INFORMATION below:

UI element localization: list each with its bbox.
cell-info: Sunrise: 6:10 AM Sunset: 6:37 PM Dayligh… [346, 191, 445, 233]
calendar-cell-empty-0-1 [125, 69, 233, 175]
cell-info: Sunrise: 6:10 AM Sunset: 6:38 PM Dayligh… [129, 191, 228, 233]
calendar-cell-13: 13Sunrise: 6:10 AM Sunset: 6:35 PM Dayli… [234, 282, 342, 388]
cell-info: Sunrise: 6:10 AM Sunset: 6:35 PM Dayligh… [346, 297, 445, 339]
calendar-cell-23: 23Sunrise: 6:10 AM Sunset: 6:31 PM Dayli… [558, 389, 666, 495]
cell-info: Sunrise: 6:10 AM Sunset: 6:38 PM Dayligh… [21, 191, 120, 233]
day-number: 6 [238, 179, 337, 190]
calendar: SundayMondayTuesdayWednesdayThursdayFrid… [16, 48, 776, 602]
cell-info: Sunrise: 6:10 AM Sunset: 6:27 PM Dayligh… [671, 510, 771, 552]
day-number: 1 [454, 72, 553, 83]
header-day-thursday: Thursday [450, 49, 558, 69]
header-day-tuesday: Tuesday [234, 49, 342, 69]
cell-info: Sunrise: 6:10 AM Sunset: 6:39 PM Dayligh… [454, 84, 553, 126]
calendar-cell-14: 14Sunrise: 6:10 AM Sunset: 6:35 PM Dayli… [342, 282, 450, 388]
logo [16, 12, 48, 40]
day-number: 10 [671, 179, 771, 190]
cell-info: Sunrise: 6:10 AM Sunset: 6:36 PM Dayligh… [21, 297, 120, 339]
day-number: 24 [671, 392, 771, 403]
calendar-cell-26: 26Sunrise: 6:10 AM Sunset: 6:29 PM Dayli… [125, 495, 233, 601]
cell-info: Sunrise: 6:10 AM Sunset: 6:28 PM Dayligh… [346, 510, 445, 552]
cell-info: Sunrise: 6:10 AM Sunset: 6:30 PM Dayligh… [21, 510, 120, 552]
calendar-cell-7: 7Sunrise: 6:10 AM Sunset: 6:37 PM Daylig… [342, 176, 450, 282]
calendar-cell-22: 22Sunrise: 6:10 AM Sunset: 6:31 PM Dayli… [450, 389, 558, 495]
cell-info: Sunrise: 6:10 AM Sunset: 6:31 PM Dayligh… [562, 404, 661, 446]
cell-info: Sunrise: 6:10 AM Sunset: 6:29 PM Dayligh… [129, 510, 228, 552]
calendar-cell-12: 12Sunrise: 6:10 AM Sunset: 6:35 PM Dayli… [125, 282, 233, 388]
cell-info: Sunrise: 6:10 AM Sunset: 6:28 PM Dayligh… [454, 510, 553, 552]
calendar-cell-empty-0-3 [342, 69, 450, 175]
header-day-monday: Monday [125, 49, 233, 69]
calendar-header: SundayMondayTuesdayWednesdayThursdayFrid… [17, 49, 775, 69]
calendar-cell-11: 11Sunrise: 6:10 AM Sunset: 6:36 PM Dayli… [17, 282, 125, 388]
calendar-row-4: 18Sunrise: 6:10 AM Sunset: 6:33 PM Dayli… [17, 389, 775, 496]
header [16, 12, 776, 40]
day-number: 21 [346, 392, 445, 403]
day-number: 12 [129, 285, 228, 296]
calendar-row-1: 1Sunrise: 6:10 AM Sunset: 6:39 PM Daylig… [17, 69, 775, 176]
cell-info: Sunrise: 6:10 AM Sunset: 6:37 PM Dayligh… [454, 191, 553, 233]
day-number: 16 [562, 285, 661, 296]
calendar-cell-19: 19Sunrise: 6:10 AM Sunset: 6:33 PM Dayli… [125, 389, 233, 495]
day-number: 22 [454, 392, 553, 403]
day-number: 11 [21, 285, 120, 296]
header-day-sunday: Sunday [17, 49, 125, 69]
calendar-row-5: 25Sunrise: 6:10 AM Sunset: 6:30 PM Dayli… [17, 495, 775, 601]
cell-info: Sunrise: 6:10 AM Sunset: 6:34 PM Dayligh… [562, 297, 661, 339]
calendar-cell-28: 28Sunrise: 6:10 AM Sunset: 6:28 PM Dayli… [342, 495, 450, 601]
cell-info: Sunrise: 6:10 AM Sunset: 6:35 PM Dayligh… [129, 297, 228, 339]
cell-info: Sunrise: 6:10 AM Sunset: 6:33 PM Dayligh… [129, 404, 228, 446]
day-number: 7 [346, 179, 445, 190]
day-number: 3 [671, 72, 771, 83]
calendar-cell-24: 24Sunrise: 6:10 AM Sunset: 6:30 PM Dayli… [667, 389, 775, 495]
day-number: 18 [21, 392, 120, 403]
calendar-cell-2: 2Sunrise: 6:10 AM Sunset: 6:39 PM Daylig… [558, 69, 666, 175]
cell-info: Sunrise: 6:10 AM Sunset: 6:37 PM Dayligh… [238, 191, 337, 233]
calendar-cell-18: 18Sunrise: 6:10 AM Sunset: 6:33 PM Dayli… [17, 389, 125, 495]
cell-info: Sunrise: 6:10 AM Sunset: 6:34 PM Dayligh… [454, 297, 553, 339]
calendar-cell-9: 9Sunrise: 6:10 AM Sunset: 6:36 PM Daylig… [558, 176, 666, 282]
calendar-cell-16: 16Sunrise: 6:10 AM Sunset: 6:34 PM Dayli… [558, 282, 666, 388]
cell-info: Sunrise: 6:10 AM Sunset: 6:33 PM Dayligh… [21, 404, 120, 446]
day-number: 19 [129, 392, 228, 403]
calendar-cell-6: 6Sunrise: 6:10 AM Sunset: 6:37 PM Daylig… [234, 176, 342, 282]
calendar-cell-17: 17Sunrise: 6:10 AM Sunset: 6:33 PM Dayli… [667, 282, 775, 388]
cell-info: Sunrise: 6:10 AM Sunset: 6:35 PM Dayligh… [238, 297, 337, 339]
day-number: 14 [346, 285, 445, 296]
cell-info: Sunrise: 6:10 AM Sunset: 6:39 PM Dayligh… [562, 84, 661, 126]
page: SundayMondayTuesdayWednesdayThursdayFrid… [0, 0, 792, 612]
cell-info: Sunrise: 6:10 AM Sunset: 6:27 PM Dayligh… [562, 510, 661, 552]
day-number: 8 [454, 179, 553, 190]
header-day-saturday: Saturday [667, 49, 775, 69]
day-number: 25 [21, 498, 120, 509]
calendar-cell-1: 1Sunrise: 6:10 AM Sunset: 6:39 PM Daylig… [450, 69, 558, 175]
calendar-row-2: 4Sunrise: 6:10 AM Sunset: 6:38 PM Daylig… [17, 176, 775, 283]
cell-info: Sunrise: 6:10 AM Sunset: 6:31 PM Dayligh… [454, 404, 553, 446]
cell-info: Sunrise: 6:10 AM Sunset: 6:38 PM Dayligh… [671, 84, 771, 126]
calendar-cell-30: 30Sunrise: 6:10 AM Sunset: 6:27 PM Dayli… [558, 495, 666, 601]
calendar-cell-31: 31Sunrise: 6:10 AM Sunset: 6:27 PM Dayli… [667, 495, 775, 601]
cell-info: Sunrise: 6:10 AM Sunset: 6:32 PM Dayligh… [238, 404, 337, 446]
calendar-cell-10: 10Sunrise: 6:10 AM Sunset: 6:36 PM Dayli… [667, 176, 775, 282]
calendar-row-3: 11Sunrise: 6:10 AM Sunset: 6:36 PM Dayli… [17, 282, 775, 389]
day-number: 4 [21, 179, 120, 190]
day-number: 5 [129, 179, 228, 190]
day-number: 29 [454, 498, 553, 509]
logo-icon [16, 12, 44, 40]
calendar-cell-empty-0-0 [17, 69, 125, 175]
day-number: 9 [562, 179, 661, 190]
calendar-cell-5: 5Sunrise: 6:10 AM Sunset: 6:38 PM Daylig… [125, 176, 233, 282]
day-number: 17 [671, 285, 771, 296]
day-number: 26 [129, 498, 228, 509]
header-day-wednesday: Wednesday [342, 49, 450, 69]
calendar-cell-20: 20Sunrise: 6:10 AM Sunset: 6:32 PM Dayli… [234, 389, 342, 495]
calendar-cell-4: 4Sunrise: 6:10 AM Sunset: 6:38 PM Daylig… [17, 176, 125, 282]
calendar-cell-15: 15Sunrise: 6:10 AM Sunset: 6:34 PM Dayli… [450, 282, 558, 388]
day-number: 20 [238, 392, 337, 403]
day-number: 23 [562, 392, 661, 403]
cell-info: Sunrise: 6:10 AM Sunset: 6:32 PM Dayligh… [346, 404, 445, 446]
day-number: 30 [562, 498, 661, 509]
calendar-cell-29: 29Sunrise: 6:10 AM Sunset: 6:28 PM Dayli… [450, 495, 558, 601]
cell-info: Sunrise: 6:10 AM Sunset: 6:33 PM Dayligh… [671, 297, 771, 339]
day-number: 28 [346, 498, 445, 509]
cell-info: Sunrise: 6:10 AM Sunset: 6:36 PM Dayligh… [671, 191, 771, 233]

End of INFORMATION.

• _DESCRIPTION OF THE TASK_
Work through the entries, filtering for the string "empty", and copy each line that holds it.

• _THE ANSWER_
calendar-cell-empty-0-1 [125, 69, 233, 175]
calendar-cell-empty-0-3 [342, 69, 450, 175]
calendar-cell-empty-0-0 [17, 69, 125, 175]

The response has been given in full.